Content starts
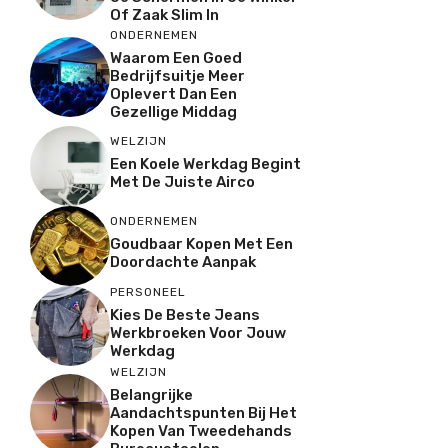
Of Zaak Slim In
ONDERNEMEN
Waarom Een Goed
Bedrijfsuitje Meer
Oplevert Dan Een
Gezellige Middag
WELZIJN
Een Koele Werkdag Begint
Met De Juiste Airco
ONDERNEMEN
Goudbaar Kopen Met Een
Doordachte Aanpak
PERSONEEL
Kies De Beste Jeans
Werkbroeken Voor Jouw
Werkdag
WELZIJN
Belangrijke
Aandachtspunten Bij Het
Kopen Van Tweedehands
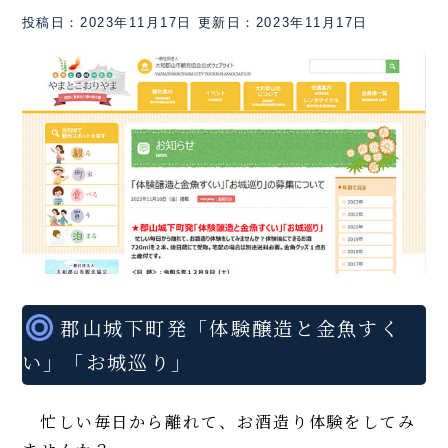
投稿日：2023年11月17日
更新日：2023年11月17日
郡山城下町発「体験醸造と金魚すく
い」「お城巡り」
忙しい毎日から離れて、お酒造り体験をしてみ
Content ends
## Exercise details
Please set the data above down exactly, with the pictures removed.

## Expected output
Of Zaak Slim In
ONDERNEMEN
Waarom Een Goed
Bedrijfsuitje Meer
Oplevert Dan Een
Gezellige Middag
WELZIJN
Een Koele Werkdag Begint
Met De Juiste Airco
ONDERNEMEN
Goudbaar Kopen Met Een
Doordachte Aanpak
PERSONEEL
Kies De Beste Jeans
Werkbroeken Voor Jouw
Werkdag
WELZIJN
Belangrijke
Aandachtspunten Bij Het
Kopen Van Tweedehands
投稿日：2023年11月17日
更新日：2023年11月17日
郡山城下町発「体験醸造と金魚すく
い」「お城巡り」
忙しい毎日から離れて、お酒造り体験をしてみ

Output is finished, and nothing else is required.